Düben Peter D, Russell Francis P, Niu Xinyu, Luk Wayne, Palmer T N
AOPP, Department of Physics University of Oxford Oxford UK.
Department of Computing Imperial College London London UK.
J Adv Model Earth Syst. 2015 Sep;7(3):1393-1408. doi: 10.1002/2015MS000494. Epub 2015 Sep 18.

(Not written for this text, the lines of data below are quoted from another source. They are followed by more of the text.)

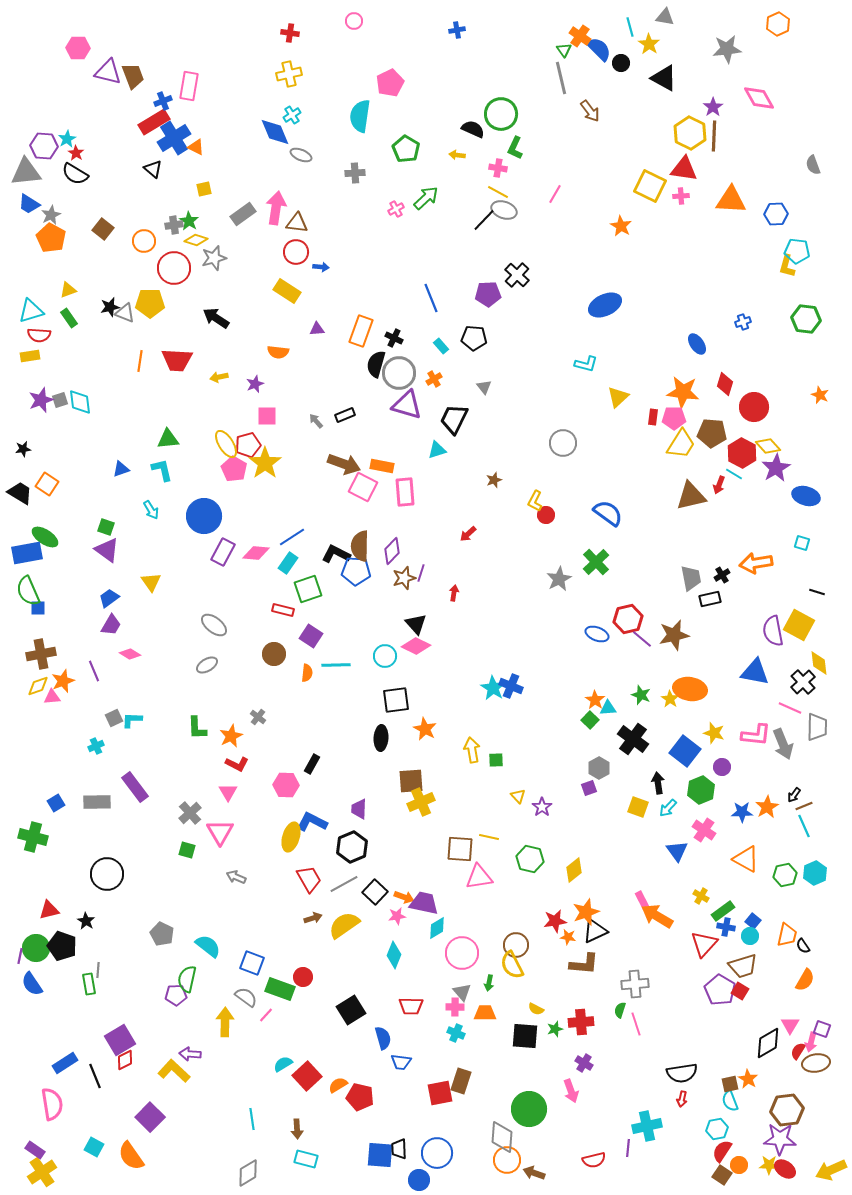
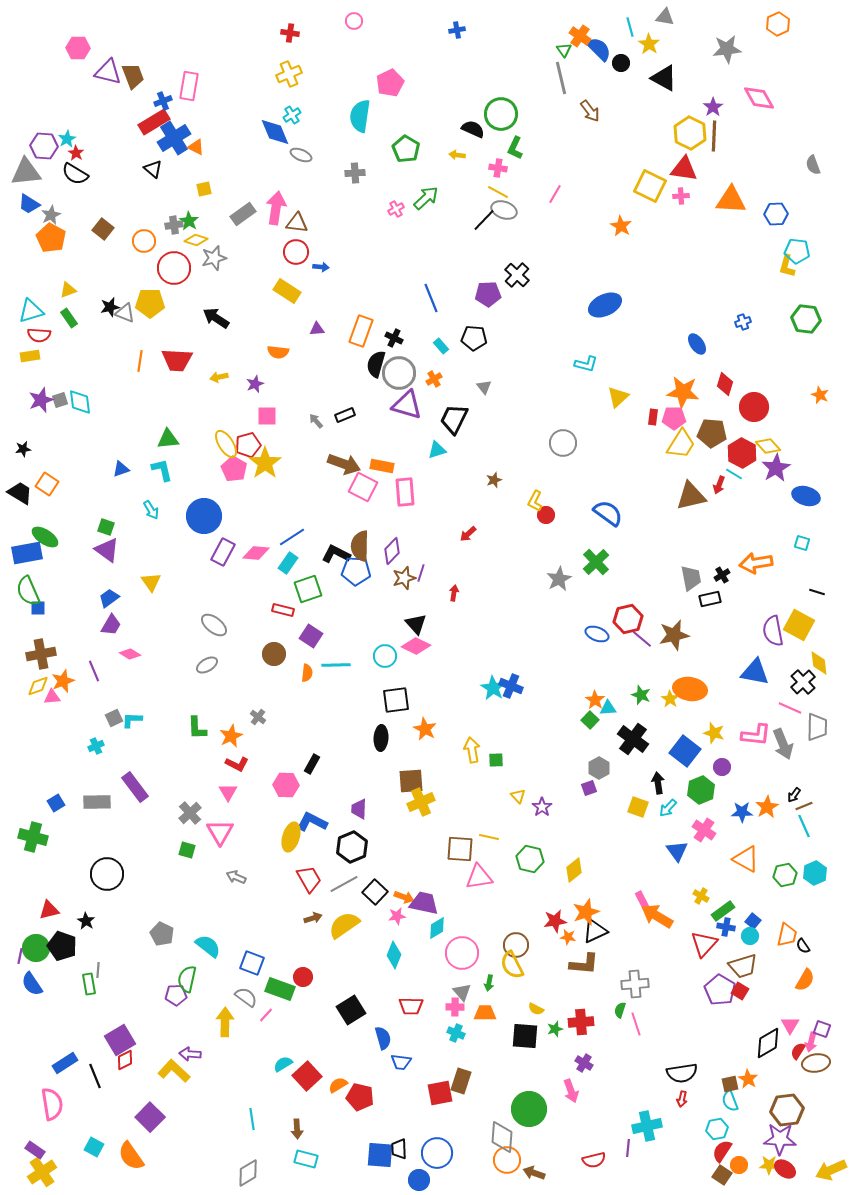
yellow cross at (289, 74): rotated 10 degrees counterclockwise
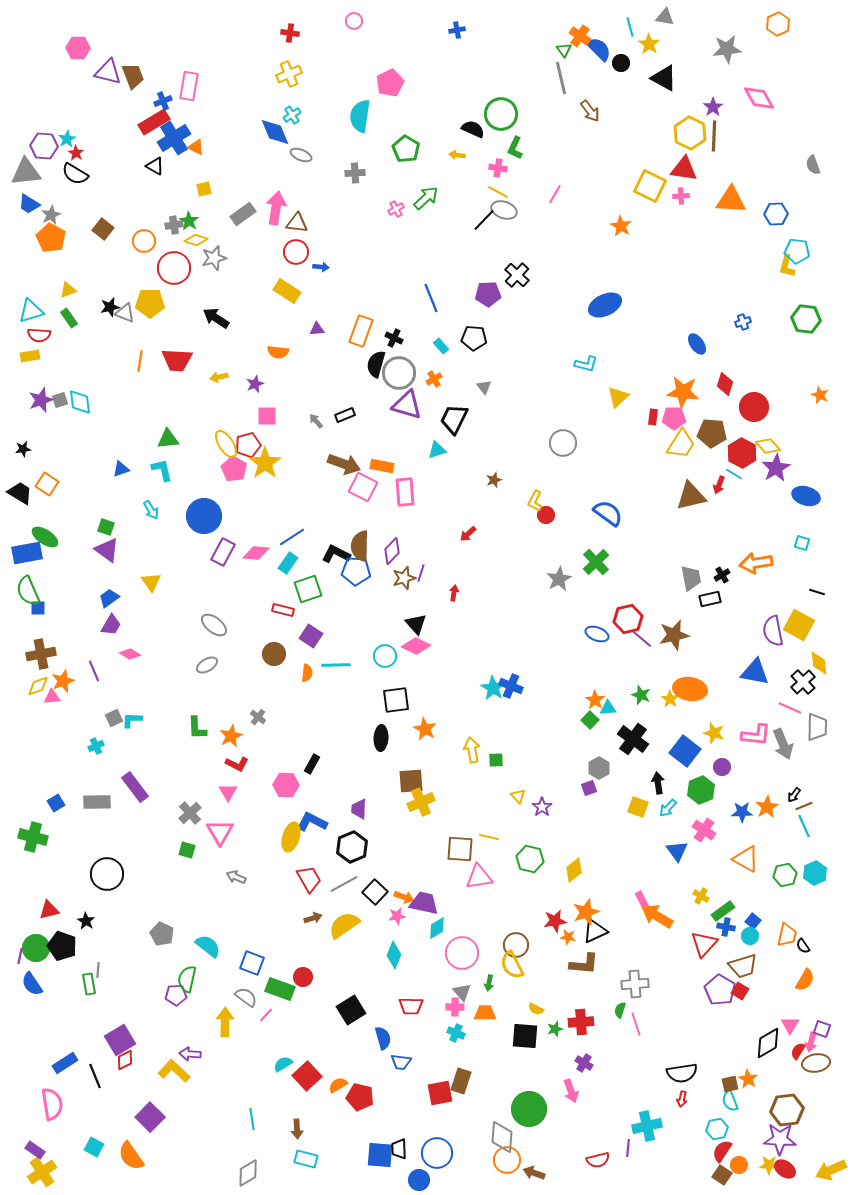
black triangle at (153, 169): moved 2 px right, 3 px up; rotated 12 degrees counterclockwise
red semicircle at (594, 1160): moved 4 px right
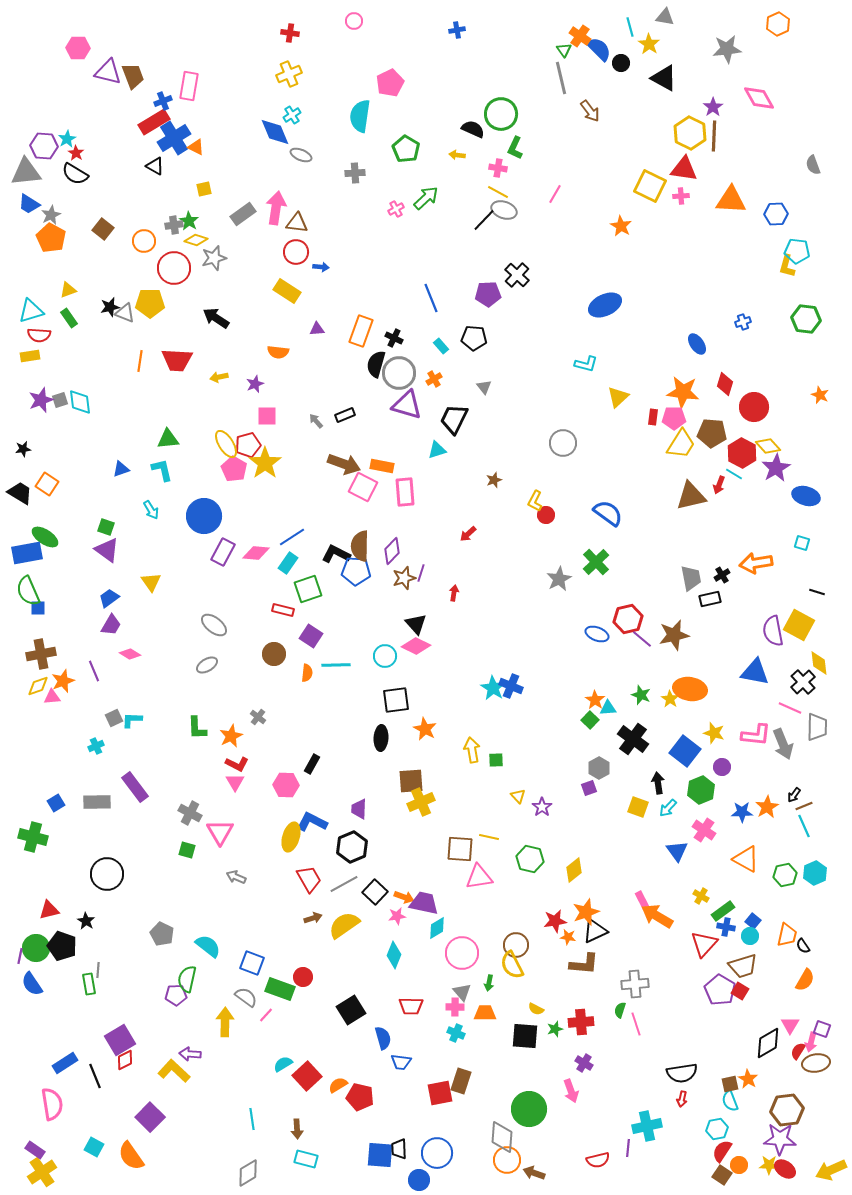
pink triangle at (228, 792): moved 7 px right, 10 px up
gray cross at (190, 813): rotated 20 degrees counterclockwise
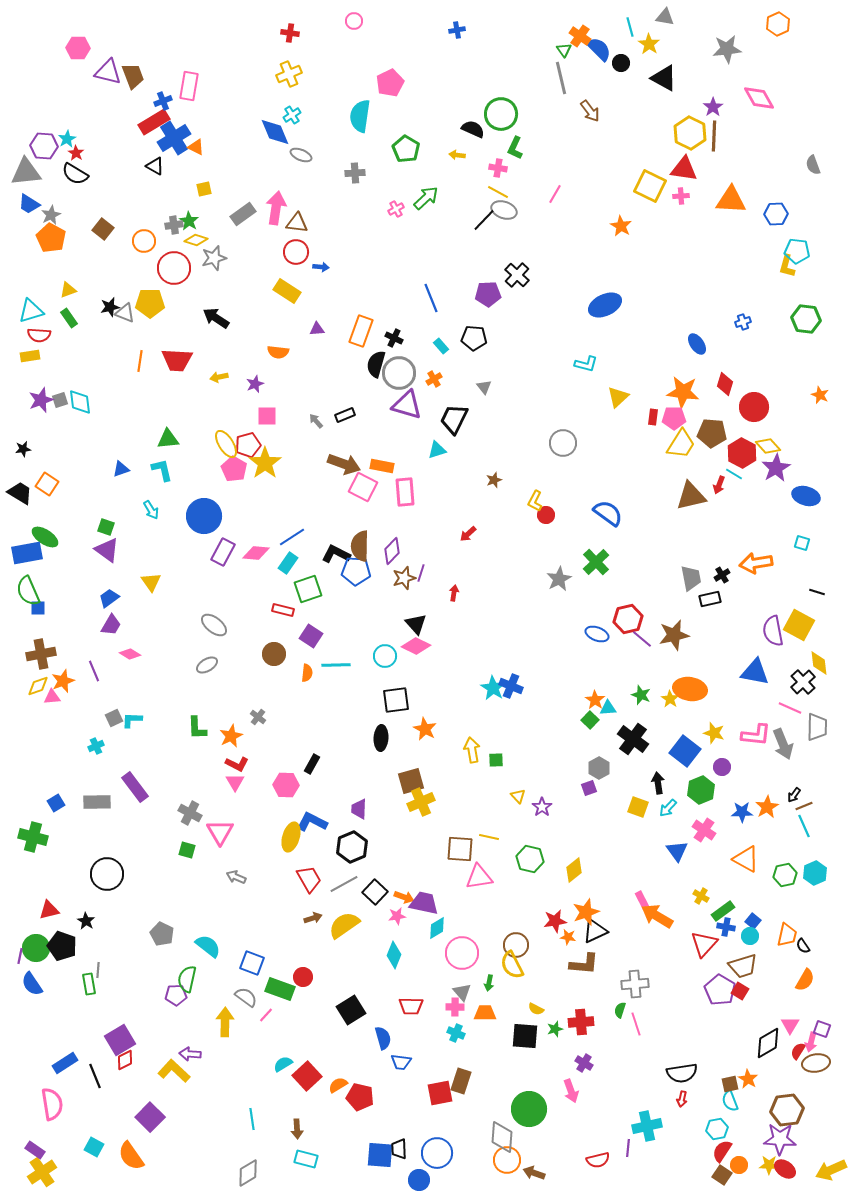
brown square at (411, 781): rotated 12 degrees counterclockwise
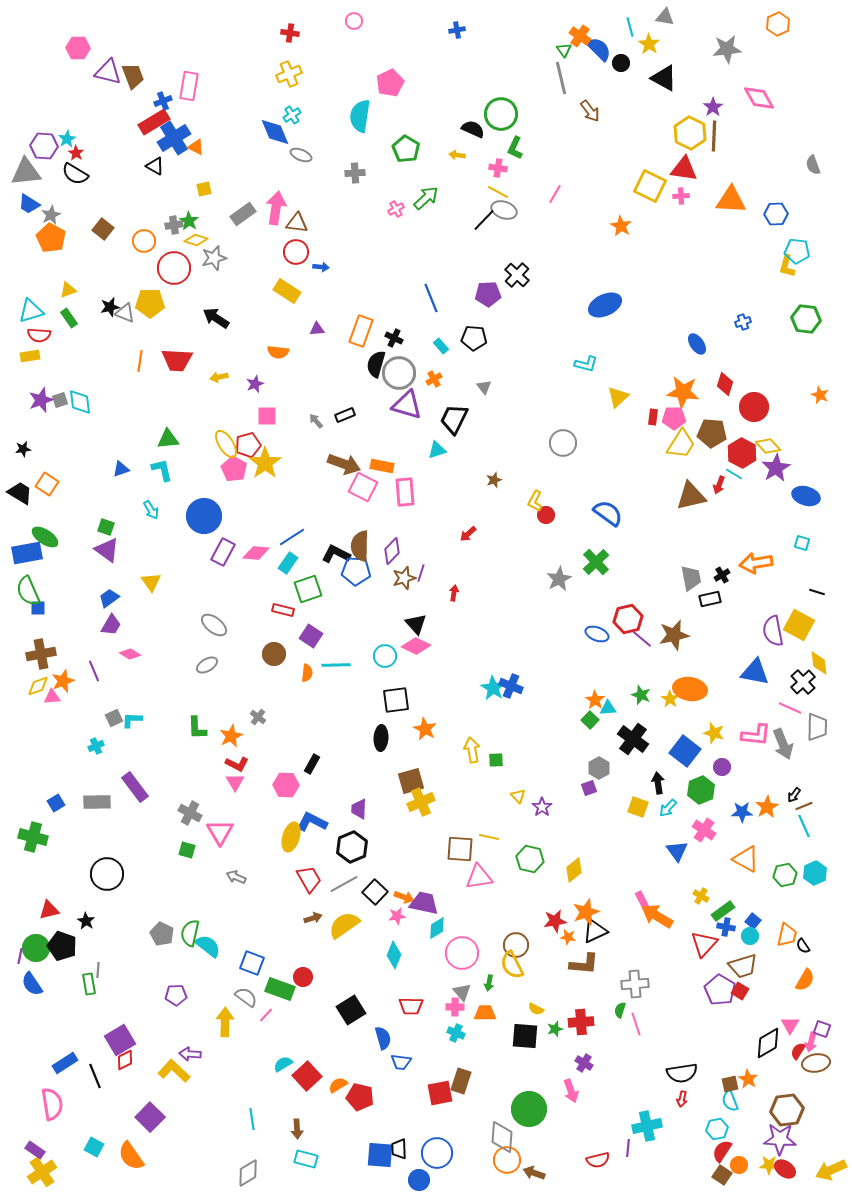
green semicircle at (187, 979): moved 3 px right, 46 px up
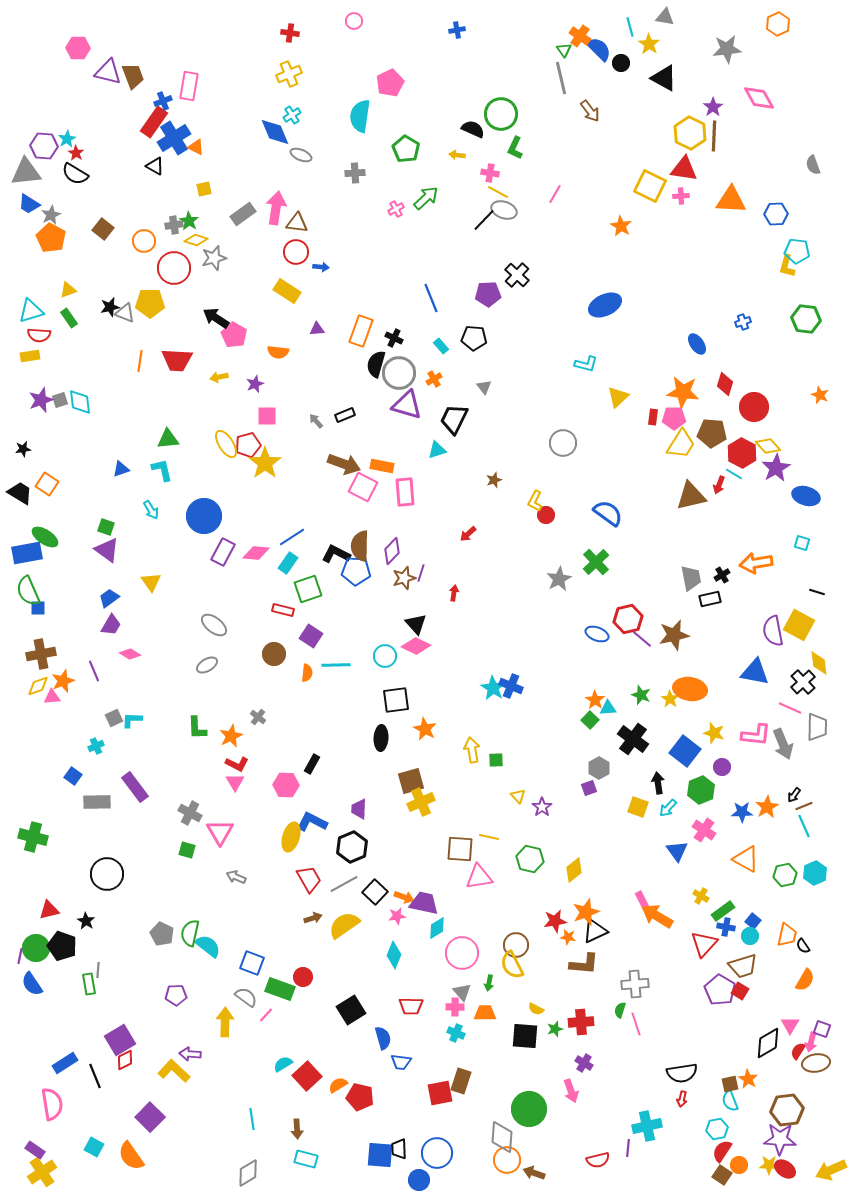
red rectangle at (154, 122): rotated 24 degrees counterclockwise
pink cross at (498, 168): moved 8 px left, 5 px down
pink pentagon at (234, 469): moved 134 px up
blue square at (56, 803): moved 17 px right, 27 px up; rotated 24 degrees counterclockwise
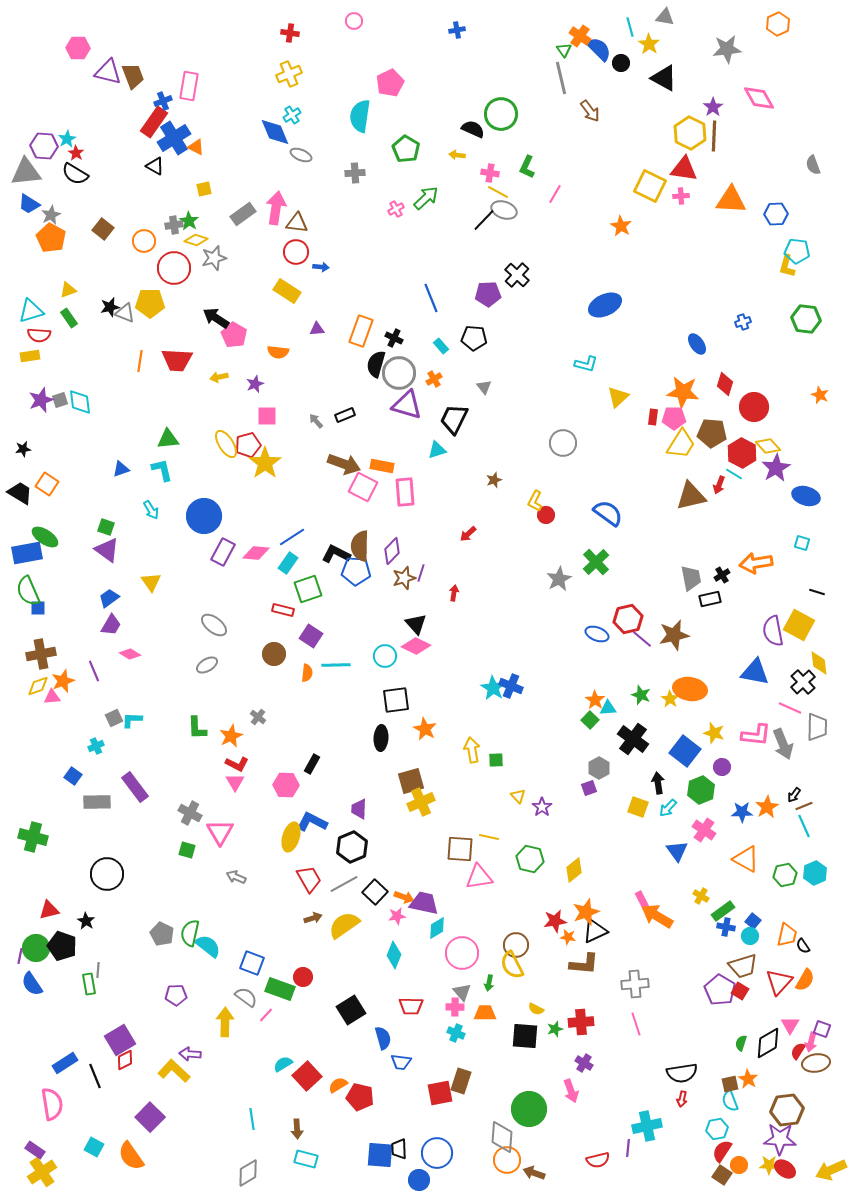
green L-shape at (515, 148): moved 12 px right, 19 px down
red triangle at (704, 944): moved 75 px right, 38 px down
green semicircle at (620, 1010): moved 121 px right, 33 px down
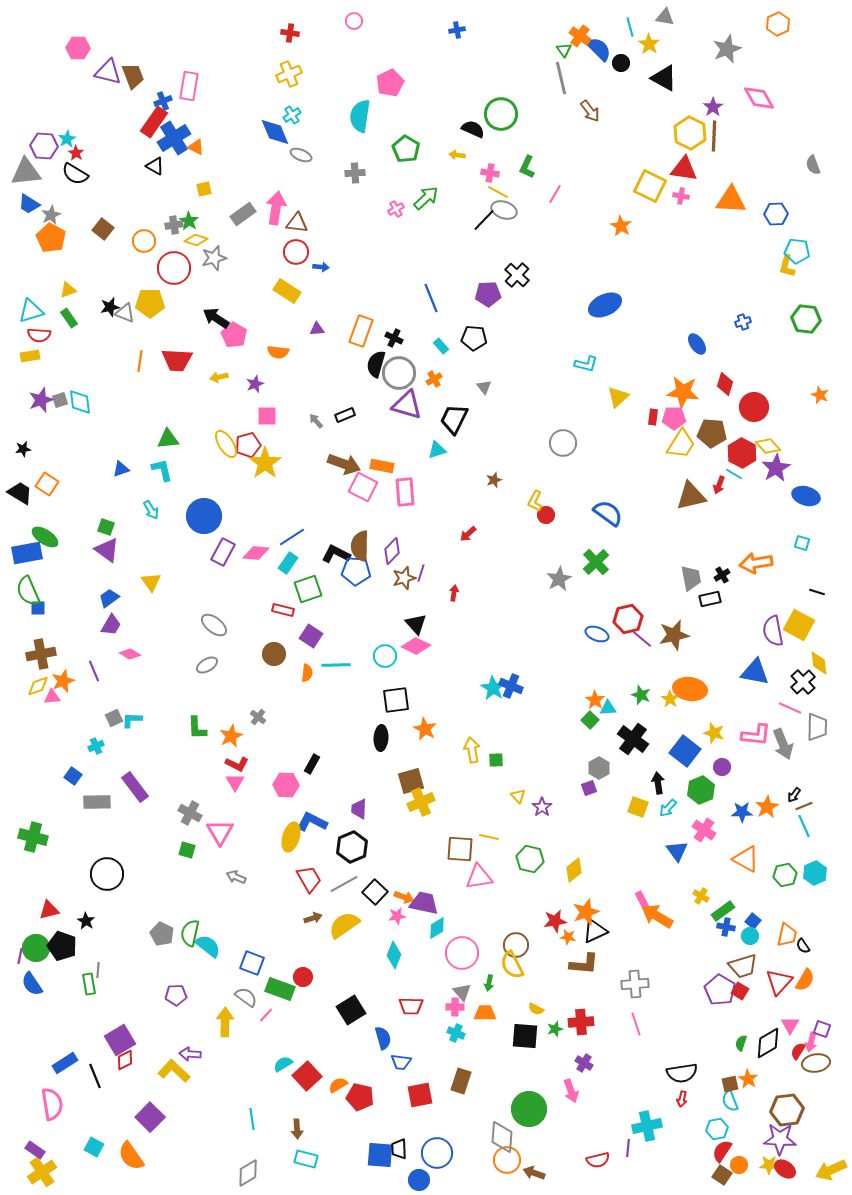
gray star at (727, 49): rotated 16 degrees counterclockwise
pink cross at (681, 196): rotated 14 degrees clockwise
red square at (440, 1093): moved 20 px left, 2 px down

Programmable hardware, in particular Field Programmable Gate Arrays (FPGAs), promises a significant increase in computational performance for simulations in geophysical fluid dynamics compared with CPUs of similar power consumption. FPGAs allow adjusting the representation of floating-point numbers to specific application needs. We analyze the performance-precision trade-off on FPGA hardware for the two-scale Lorenz '95 model. We scale the size of this toy model to that of a high-performance computing application in order to make meaningful performance tests. We identify the minimal level of precision at which changes in model results are not significant compared with a maximal precision version of the model and find that this level is very similar for cases where the model is integrated for very short or long intervals. It is therefore a useful approach to investigate model errors due to rounding errors for very short simulations (e.g., 50 time steps) to obtain a range for the level of precision that can be used in expensive long-term simulations. We also show that an approach to reduce precision with increasing forecast time, when model errors are already accumulated, is very promising. We show that a speed-up of 1.9 times is possible in comparison to FPGA simulations in single precision if precision is reduced with no strong change in model error. The single-precision FPGA setup shows a speed-up of 2.8 times in comparison to our model implementation on two 6-core CPUs for large model setups.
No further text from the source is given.